**What is required:** With no images included, output each entry below exactly as it appears.

**Information shown:**
▶
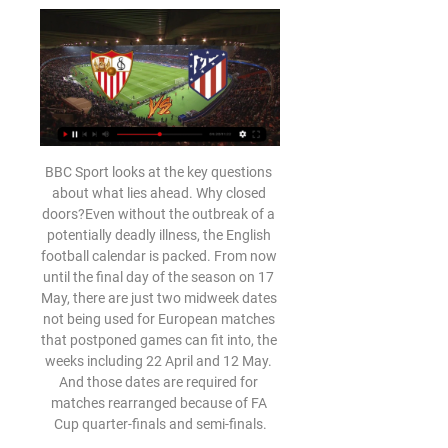
BBC Sport looks at the key questions about what lies ahead. Why closed doors?Even without the outbreak of a potentially deadly illness, the English football calendar is packed. From now until the final day of the season on 17 May, there are just two midweek dates not being used for European matches that postponed games can fit into, the weeks including 22 April and 12 May. And those dates are required for matches rearranged because of FA Cup quarter-finals and semi-finals.

Blackpool will host Southend United for this fixture of the league. Both sides are not very good teams in the last matches. Of course, Blackpool have better team than their opponent. However, Blackpool have fallen in their shape. They have four consecutive losses. In previous game Blackpool lost 2-1 against Oxford Utd. Also, we have Southend who's is one of the worst teams in this campaign. The visitors have a very vulnerable defense. However, the visitors will try to make a positive result. They will desperately fighting for survival in League. Of course, the visitors have a very difficult task. In any case, they have the motivation to win. 

I think yesterday I was sent a video of people in the hospital just outside the intensive care area and when they started singing You’ll Never Walk Alone - I started crying immediately. It’s unbelievable. But it shows everything, these people not only work but they have such a good spirit," he told the club website.

Sheffield Wednesday have seen both teams score in four of their last five home games, while they should be vulnerable to this Hull side. The Tigers have already won 3-0 at Fulham and 2-1 at Forest, so they should have little fear at a playoff contender. However, with the Tigers conceding in 83% of their away trips, we’re going for over 2.5 goals as our tip here.

((Deporte TV!!)) Ver Sevilla vs Atlético Madrid en directo A hace 6 horas — 24 ene 2024 — Atlético de Madrid - Sevilla FC, horario, dónde ver en TV y online el partido de los cuartos de final de la Copa del Rey.

Atlético de Madrid vs Sevilla: fecha, hora, canal, TV y 25 ene 2024 — Atlético de Madrid vs Sevilla: fecha, hora, canal, TV y dónde ver online los cuartos de final de la Copa del Rey en España. Javier de Paz.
◀
**Result for this task:**
BBC Sport looks at the key questions about what lies ahead. Why closed doors?Even without the outbreak of a potentially deadly illness, the English football calendar is packed. From now until the final day of the season on 17 May, there are just two midweek dates not being used for European matches that postponed games can fit into, the weeks including 22 April and 12 May. And those dates are required for matches rearranged because of FA Cup quarter-finals and semi-finals.

Blackpool will host Southend United for this fixture of the league. Both sides are not very good teams in the last matches. Of course, Blackpool have better team than their opponent. However, Blackpool have fallen in their shape. They have four consecutive losses. In previous game Blackpool lost 2-1 against Oxford Utd. Also, we have Southend who's is one of the worst teams in this campaign. The visitors have a very vulnerable defense. However, the visitors will try to make a positive result. They will desperately fighting for survival in League. Of course, the visitors have a very difficult task. In any case, they have the motivation to win. 

I think yesterday I was sent a video of people in the hospital just outside the intensive care area and when they started singing You’ll Never Walk Alone - I started crying immediately. It’s unbelievable. But it shows everything, these people not only work but they have such a good spirit," he told the club website.

Sheffield Wednesday have seen both teams score in four of their last five home games, while they should be vulnerable to this Hull side. The Tigers have already won 3-0 at Fulham and 2-1 at Forest, so they should have little fear at a playoff contender. However, with the Tigers conceding in 83% of their away trips, we’re going for over 2.5 goals as our tip here.

((Deporte TV!!)) Ver Sevilla vs Atlético Madrid en directo A hace 6 horas — 24 ene 2024 — Atlético de Madrid - Sevilla FC, horario, dónde ver en TV y online el partido de los cuartos de final de la Copa del Rey.

Atlético de Madrid vs Sevilla: fecha, hora, canal, TV y 25 ene 2024 — Atlético de Madrid vs Sevilla: fecha, hora, canal, TV y dónde ver online los cuartos de final de la Copa del Rey en España. Javier de Paz.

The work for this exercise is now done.